Showing posts with label OAP. Show all posts
Showing posts with label OAP. Show all posts

Tuesday, 11 June 2013

A View From The Monatgue Pike (random thoughts while waiting for Ian).

Blackwell's Books and Rush Hair
Drip drip of people passing
Bus, bus and a glimpse into the bright back window.
The West-End is always a drunkeness.
A guy sits opposite fingering a menu, trying to decide which steak to order.
Academic books and hairdressing, is there a juxtaposition there?
Is there a kind of link to be made?
The guy has been joined by a friend, he says to him:
Blackwell's Books and Rush Hair.'What if it was doubles, he'd be fucked...
'...And that's what I was waiting for: cake, not gang am style.'
They laugh, I wonder at the complex meanings they espouse
And where I should choose to place my opinion.
Idiots ripe for a slicing of my acerbic wit
Or a tragic form of human being valid in their immanent perception
Of this ridiculous existential morass we endure?
I'm superior surely? No, that is a convenient hidey hole in a perpetual desert
We are the same in our lolling pop of existence.
There is no 'better' just different stratergies
And by the looks of it, theirs is working better than mine.
But we both use Mr Al Cohol for company so what does that say?
A group of old people just came in, a whole brigade
They are chuckling and giggling and that is
Perhaps the best advice I have seen today.

Tuesday, 27 April 2010

Completely Normal

Walking home, nearly there.  Two men, neighbours talking to each other over the fence, ordinary, but not.
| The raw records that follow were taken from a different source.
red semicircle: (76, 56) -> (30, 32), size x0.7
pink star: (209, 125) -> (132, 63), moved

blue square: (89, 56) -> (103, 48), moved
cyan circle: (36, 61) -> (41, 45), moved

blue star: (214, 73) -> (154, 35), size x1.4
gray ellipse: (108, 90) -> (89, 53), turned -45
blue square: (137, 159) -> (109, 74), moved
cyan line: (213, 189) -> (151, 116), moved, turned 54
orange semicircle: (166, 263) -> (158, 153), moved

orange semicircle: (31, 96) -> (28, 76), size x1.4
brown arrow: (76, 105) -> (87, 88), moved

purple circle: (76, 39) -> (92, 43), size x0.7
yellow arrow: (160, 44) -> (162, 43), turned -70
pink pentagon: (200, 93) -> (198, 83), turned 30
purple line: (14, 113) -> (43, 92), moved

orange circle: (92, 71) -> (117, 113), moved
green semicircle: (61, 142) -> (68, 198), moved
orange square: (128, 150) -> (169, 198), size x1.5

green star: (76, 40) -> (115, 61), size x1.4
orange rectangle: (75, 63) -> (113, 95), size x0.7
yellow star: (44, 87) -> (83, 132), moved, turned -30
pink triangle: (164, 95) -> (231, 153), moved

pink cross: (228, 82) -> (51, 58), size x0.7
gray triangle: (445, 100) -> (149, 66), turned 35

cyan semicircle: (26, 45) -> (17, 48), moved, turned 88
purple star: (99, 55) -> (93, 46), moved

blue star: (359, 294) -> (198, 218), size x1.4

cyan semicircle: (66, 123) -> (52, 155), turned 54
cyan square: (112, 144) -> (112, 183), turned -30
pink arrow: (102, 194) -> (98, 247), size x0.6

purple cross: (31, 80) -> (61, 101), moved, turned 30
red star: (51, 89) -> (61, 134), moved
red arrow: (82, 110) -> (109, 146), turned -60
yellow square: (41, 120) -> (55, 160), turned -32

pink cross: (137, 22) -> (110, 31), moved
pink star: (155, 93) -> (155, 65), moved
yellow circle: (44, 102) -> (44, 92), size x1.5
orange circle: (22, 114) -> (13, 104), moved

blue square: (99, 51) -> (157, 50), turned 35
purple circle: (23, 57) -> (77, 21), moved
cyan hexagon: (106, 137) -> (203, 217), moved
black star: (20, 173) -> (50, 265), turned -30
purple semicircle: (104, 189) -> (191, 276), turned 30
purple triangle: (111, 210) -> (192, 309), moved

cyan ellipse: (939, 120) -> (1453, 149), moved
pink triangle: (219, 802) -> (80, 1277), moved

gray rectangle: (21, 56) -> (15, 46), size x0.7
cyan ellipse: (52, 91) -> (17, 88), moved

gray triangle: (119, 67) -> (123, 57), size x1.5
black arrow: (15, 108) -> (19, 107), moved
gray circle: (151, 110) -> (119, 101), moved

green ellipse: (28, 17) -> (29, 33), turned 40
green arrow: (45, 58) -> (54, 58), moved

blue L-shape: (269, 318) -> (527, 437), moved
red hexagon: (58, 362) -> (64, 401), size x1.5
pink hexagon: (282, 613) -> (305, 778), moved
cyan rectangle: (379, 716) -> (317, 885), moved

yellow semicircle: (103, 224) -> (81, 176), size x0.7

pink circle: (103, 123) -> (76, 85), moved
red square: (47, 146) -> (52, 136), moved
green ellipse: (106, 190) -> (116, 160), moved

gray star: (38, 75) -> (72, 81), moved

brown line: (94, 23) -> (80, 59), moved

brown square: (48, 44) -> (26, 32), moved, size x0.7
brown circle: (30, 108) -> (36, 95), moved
One was a large black man, huge shoulders, baseball cap with tag still attached, shiny trainers and a deep baritone sinking, sinking, The other a grey haired OAP, stick in hand, hunched as if he’s playing the role, voice juddery but very much alive. They converse, a connection; laughter, laughter, they laugh together, harmonising their distinctive melodies and all of a sudden neither of them exist as things, but as air filled with mirth.  My head is split but touched, somehow something collapses in my expectations, which I suddenly realise didn’t belong to me anyway, but had been slipped into my pocket.  And there is the Real in front of me, the crack between laughing lips, where everything flows towards, disappearing inside.  Connecting the neighbours a pamphlet, the object of their amusement, they point, rear back with pleasure; a political statement by the labour party, elections may 6. The men in red never saw this coming. Next thing I know I’m on my doorstep, a warm swirl in my belly and, despite my own inclinations, the world seems like a much better place.